Catgirl wasn't seeking conversation, but Coyote managed to get one started any way.

"Curiouser and curiouser," he said.

"How so?"

"Who would dare to be an independent agent in McGregor's territory?"

"Someone McGregor can't hurt?"

"And who would that be?"

"How the fuck would I know."

"And why," said Coyote, pausing for emphasis, "don't we get the whole itinerary right away?"

"That's easy.  They're worried about leaks.  The less each of us knows, the less we can let slip."

"So what are up against that security is so important?"

"Not to mention that three hunters are needed.  I'd say this isn't your standard 'slam, bam, you're de-pantied, ma'am" operation."

"Very bothersome," said Coyote.

"Well, you did sign on," said Catgirl.  "Best not to complain at this point and just try to get the job done."

"A wise woman," said Coyote.

"Oh fuck you," said Catgirl.

They were making good time, and they reached Miller's Crossing well before sundown.  They looked around, but found nobody.  "Well," said Coyote, "while we wait, how about an early supper?"

"If you're making it . . . . " said Catgirl.
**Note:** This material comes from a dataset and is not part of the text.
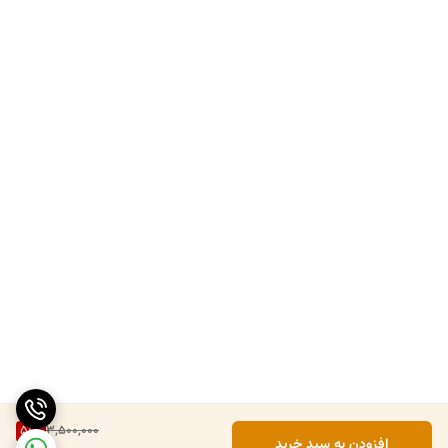
51
%
3,500,000
افزودن به سبد خرید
"We could make it . . . together," Coyote suggested.

"Good try, fuzzball.  Just get to work, would you?"

"You don't have to be . . . ." Coyote started to say, when suddenly there was a crash like thunder, followed by a blinding white light.  The two hunters threw themselves on the ground.

"No need to kneel!" a loud voice boomed at them.  "On the other hand, if you feel it's appropriate . . . ."

Coyote and Catgirl looked up.  Before them stood . . . what?  A sort of wolfish, coyoteish, foxish fellow in black jeans and a black t-shirt ("Fucked up 24/7" was stenciled on the front of the shirt).  He had dark dreadlocks, tied back with another a rag-or perhaps it was another t-shirt.  

"W-who are you?" said Catgirl.

"You're in awe of me, aren't you?" he said.  "Oh this is so exciting!  I'm Thief, one of a distinguished family of . . . ."

"Immortals," Coyote said.  "Crikey, they've hooked us up with an immortal."